I am also aware that asyncTask.execute(args).get() could cause the exception, so I used a listener to update the value from the caller, I call setResponse on onPostExecute of my AsyncTask.

public class ResponseListener {

    private static final String TAG = ResponseListener.class.getName();

    private Response response;
    private CountDownLatch countDownLatch;

    public ResponseListener(CountDownLatch countDownLatch) {
        this.response = null;
        this.countDownLatch = countDownLatch;
    }

    public void setResponse(Response response){
        this.response = response;   
        Log.e(TAG, "Executing countdown..");
        countDownLatch.countDown();
    }

    public Response getResponse() {
        return response;
    }

    public CountDownLatch getCountDownLatch() {
        return countDownLatch;
    }
}

Now this is my AsyncTask Note: requestProcessor is a wrapper class for okHttp.
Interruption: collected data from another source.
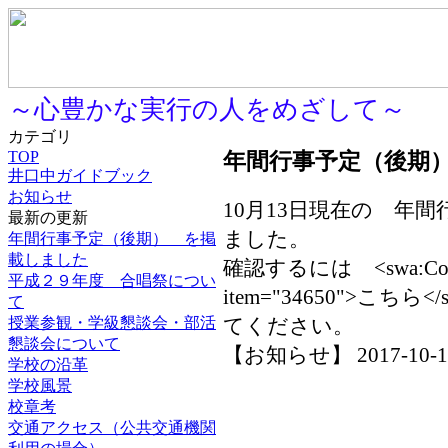
～心豊かな実行の人をめざして～
カテゴリ
TOP
年間行事予定（後期
井口中ガイドブック
お知らせ
10月13日現在の 年
最新の更新
ました。
年間行事予定（後期） を掲
載しました
確認するには <swa:Conten
平成２９年度 合唱祭につい
item="34650">こちら<
て
授業参観・学級懇談会・部活
てください。
懇談会について
【お知らせ】 2017-10-13 
学校の沿革
学校風景
校章考
交通アクセス（公共交通機関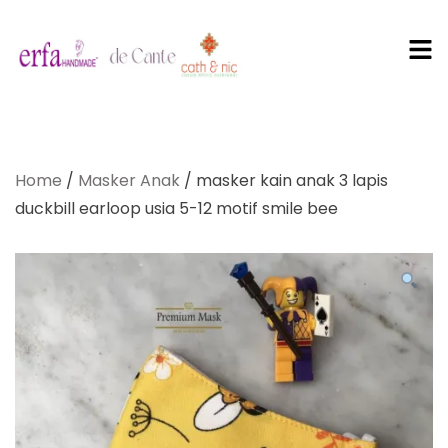
PT Erfa
Karya
Home
/
Masker Anak
/ masker kain anak 3 lapis
Mandiri
duckbill earloop usia 5-12 motif smile bee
public class MyAsynctask extends AsyncTask<GenericAsyncParams, Void, Response>{


    private static final String TAG = MyAsyncTask.class.getName();

    private ResponseListener listener;

    public MyAsynctask(ResponseListener listener) {
        this.listener = listener;
    }

    @Override
    protected Response doInBackground(GenericAsyncParams... genericAsyncParamses) {
        Response response = null;
        GenericAsyncParams genericAsyncParams = genericAsyncParamses[0];
        String url = genericAsyncParams.getUrl();
        String method = genericAsyncParams.getMethod();
        RequestProcessor requestProcessor = genericAsyncParams.getRequestProcessor();

        try {
            Request.Builder builder;
            if(method.equalsIgnoreCase("POST")){
                builder = new Request.Builder()
                        .post(genericAsyncParams.getRequestBody())
                        .url(url)
                        .headers(headers);
            } else  {
                builder = new Request.Builder()
                        .headers(headers)
                        .get()
                        .url(url);
            }
            final Request request = builder.build();
            response = requestProcessor.client().newCall(request).execute();
            Log.d(TAG, "returning okHttp response..");
            return response;
        } catch (Exception e){
            Log.e(TAG, String.format("ERROR.. %s", ExceptionUtils.getMessage(e)));
        }

        return response;
    }


    @Override
    protected void onPostExecute(Response response) {
        if(listener != null){
            Log.d(TAG, "Updating response : onPostExecute..");
            listener.setResponse(response);
        } else {
            super.onPostExecute(response);
        }
    }

}

The last line of my log is

07-10 23: 47:07.008 28409-28530/com.aaron.android.android.lib D/com.aaron.android.android.lib.api.tasks.MyAsyncTask: returning okHttp response..

Solution

  • NetworkOnMainException reminds us to not block the main UI thread. However, you are still blocking it by using a CountDownLatch to wait for the response. Since onPostExecute() runs on the main thread, you have blocked it from executing. You cannot block the main thread while waiting for the network connection to finish. Instead, allow executeRequest() to return so that the UI can respond appropriately.